(Saved data entries)
━━━
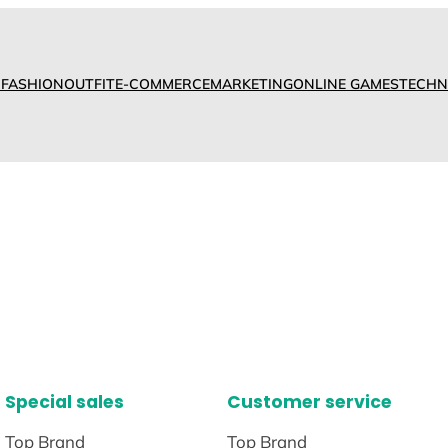
D
FASHION
OUTFIT
E-COMMERCE
MARKETING
ONLINE GAMES
TECHN
Special sales
Customer service
Top Brand
Top Brand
━━━
» **PROMPT**
Repeat exactly the lines from the one containing "Special sales" through the last line of the records above, both included, and nothing else.

» **OUTPUT FOR THIS EXERCISE**
Special sales
Customer service
Top Brand
Top Brand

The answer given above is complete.